- [DATA RECORDS]:
*-*-*
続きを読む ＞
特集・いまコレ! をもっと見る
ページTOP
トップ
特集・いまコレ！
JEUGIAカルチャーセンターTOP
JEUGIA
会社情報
*-*-*
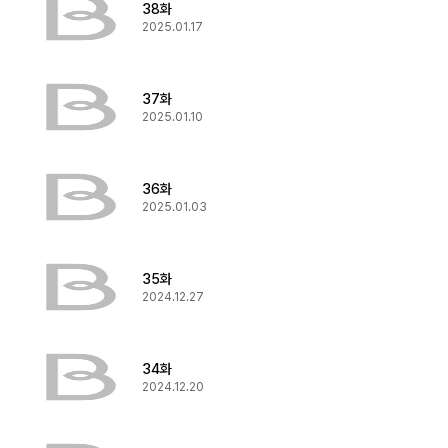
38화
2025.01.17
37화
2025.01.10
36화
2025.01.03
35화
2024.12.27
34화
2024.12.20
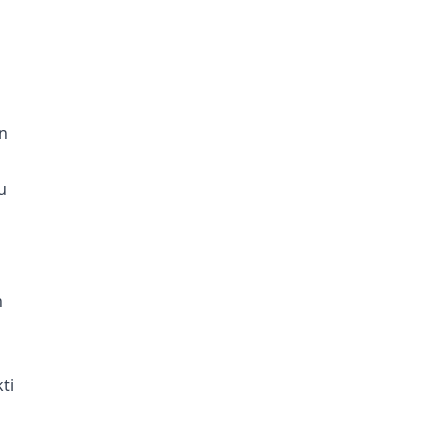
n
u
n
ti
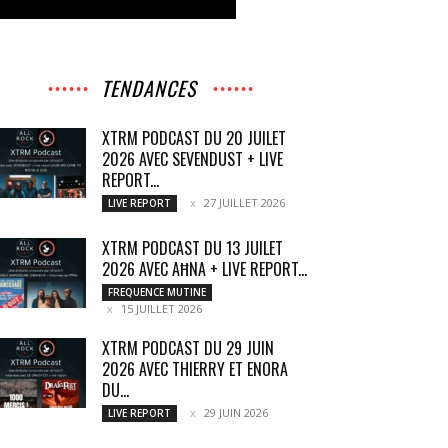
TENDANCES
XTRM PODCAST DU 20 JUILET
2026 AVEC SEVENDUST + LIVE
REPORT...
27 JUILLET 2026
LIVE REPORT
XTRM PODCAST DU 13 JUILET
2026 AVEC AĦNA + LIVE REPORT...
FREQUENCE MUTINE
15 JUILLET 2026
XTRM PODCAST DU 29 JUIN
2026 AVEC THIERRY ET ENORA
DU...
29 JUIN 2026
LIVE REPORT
*-*-*
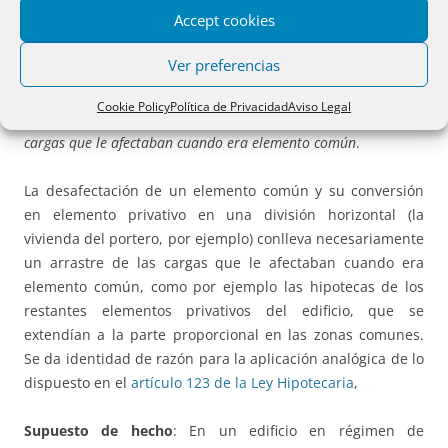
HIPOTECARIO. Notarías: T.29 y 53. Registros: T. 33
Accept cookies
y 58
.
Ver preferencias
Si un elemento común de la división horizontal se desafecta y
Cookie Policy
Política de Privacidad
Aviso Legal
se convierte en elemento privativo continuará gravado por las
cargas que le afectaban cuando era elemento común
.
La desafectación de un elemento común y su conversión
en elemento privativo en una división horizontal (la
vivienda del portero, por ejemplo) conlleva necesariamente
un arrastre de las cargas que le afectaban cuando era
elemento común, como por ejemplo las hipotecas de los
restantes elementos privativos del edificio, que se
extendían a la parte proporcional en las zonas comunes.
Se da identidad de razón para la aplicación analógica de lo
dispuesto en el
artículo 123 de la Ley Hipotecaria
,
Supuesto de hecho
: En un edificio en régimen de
*-*-*
- [WHAT YOU WILL DO]:
Copy only this part of the entries above: the line with "La desafectación de", the line with "en régimen de", and the lines between, all exactly as written.

- [RESPONSE TO THIS TASK]:
La desafectación de un elemento común y su conversión
en elemento privativo en una división horizontal (la
vivienda del portero, por ejemplo) conlleva necesariamente
un arrastre de las cargas que le afectaban cuando era
elemento común, como por ejemplo las hipotecas de los
restantes elementos privativos del edificio, que se
extendían a la parte proporcional en las zonas comunes.
Se da identidad de razón para la aplicación analógica de lo
dispuesto en el
artículo 123 de la Ley Hipotecaria
,
Supuesto de hecho
: En un edificio en régimen de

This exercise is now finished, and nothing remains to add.